«Amor, ch’ai cor
gentile ratto s’apprende / prese costui de la bella persona / che
mi fu tolta, e il modo ancor m’offende».
Chissà se quando i suoi
genitori dissero «no», Rosa conosceva i versi di Dante che
terribilmente cantano l’amor disperato di Paolo e Francesca.
Chissà.
A Torricella in Sabina,
cinquanta anni fa, Giuseppe, complice lo struscio domenicale, si
innamora di Rosa. Ricambiato. Poiché son due ragazzi puliti e non
gli basta qualche veloce, furtivo incontro - giusto il tempo di
afferrarsi le mani sino a stritolarle, quasi; le labbra che si
sfiorano mentre il sangue corre altrove e la testa ti si svuota
perdutamente -, visto che sanno di amarsi sul serio decidono di
seguire le norme del villaggio. Giuseppe bussa alla porta dei
genitori di Rosa, lo fanno accomodare «in sala», gli offrono un
bicchierino di rosolio fatto in casa e il ragazzo «si spiega». Rosa
è di là che attende d’esser chiamata. Ma invece del grande
momento sente l’uscio di casa richiudersi alle spalle di Giuseppe.
Come mai, perché?, domanda e suo padre, grave, le dice che
certamente Giuseppe è un bravo figliuolo, onesto e faticatore, però
è di «umile condizione, un semplice bracciante» e come tale non
può aspirare alla mano di una signorina figlia unica «di
agricoltori abbienti». Rosa incassa, scappa in camera. E piange.

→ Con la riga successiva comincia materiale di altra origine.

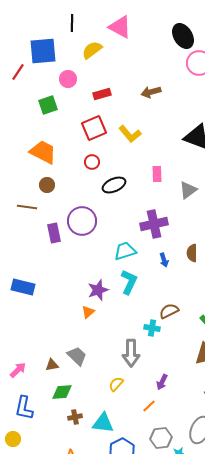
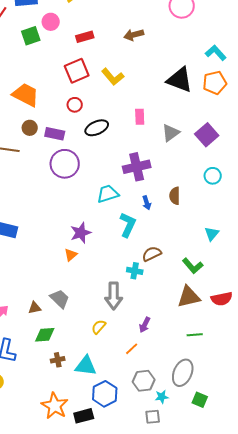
green square: (48, 105) -> (31, 36), moved
purple rectangle: (54, 233) -> (55, 134), moved, turned -66
cyan L-shape: (129, 282) -> (128, 225), moved

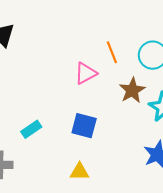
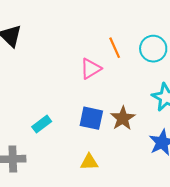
brown star: (132, 90) -> (123, 118), moved

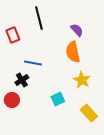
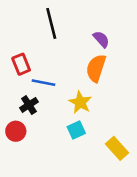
red rectangle: (13, 35) -> (21, 64), moved
orange semicircle: (73, 52) -> (96, 68), turned 30
yellow star: (82, 80) -> (80, 102), moved

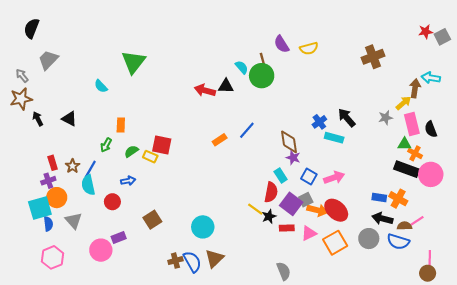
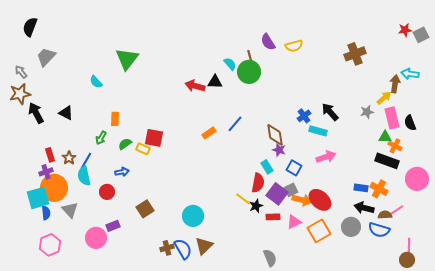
black arrow: (38, 119) -> (36, 113), size x1.5
pink circle: (431, 174) -> (417, 179), moved
pink arrow: (334, 178) -> (326, 157), moved
orange circle: (57, 198) -> (54, 188), size x1.4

Giuseppe non piange ma decide, per alleviar la pena, di lasciare il
villaggio. Per sempre. Emigra in Sudamerica.
Passano gli anni e Rosa
si sposa: con un (bravo) ragazzo del suo paese, anche lui faticatore
onesto con in più un bel parco di ulivi generosi d’olio, e due
case: una in campagna, l’altra nel cuore del paese. Giuseppe rimane
scapolo e quando, oramai imprenditore di successo, decide di tornare
in patria, preferisce sistemarsi a Monterotondo: di vivere nel
villaggio dove mezzo secolo fa subì il gran rifiuto, non se la sente
affatto. Ma un giorno, aprendo il Corriere di Rieti legge che il
marito di Rosa è morto sicché spedisce subito a colei che ricorda
giovinetta due parole di conforto. Che non hanno risposta.
Un giorno di tre mesi fa,
però, sollecitato da una imperiosa scampanellata, Giuseppe apre
l’uscio di casa e chi ti vede: Rosa.
«Sei sempre la stessa»,
mormora e non è una (pietosa) bugia, la sua, ma la verità giacché
l’ottica di una persona innamorata non è quella dei comuni
mortali. «E tu non sei cambiato affatto, sei sempre il solito
bugiardo. Mi avevi giurato amore eterno e non hai nemmeno cercato di
smuovere mio padre...». Ma, «tutto questo è passato», dice
saggiamente lui, «pensiamo a rifarci del tempo perduto». E infatti
i due «si fidanzano» e, poi, visto che il rapporto funziona
decidono di sposarsi. Ottant’anni lei, ottant’anni lui.
Questa storia è
pateticamente banale, d’accordo, se non fosse che. Se non fosse che
tornati al villaggio dopo un viaggio di nozze rituale (Roma,
Venezia), i due spacchettano i doni nuziali. Le solite robe ma con in
più un grosso baule rosso sigillato con spago robusto e vivida
ceralacca. «E questo che d’è», domanda Giuseppe e Rosa: «Aprilo
e levati la paura», sorride enigmatica. Lui apre, solleva il
coperchio del baule e, come suol dirsi efficacemente, non crede ai
suoi occhi. Il baule è pieno, tutto pieno, di lettere. Lettere
d’amore. Quelle che, senza mai saltare un giorno, Rosa ha scritto a
Giuseppe «cuore mio». «Qui c’è tutta la mia vita in attesa del
tuo ritorno. Giorno dopo giorno ti ho detto «ti amo», ti ho detto
«non ti dimenticherò» e ancora: «Saremo in due, quando Dio
vorrà».
E qui voglio rimarcare
una cosa sola affinché il lettore insieme con me rifletta: durante
cinquantanni Rosa ha quotidianamente scritto a Giuseppe. Non potendo
impostare le lettere poiché di Giuseppe ignora il recapito, Rosa
trasforma un baule rosso in una buca delle lettere. D’amore. Adesso
son lì che le leggono, i due «vecchietti». Un mucchietto al
giorno, da qui all’eternità.
Il ritaglio, una
pagina senza data di “Specchio”, il “magazine” de “La Stampa”, risale probabilmente al 2005.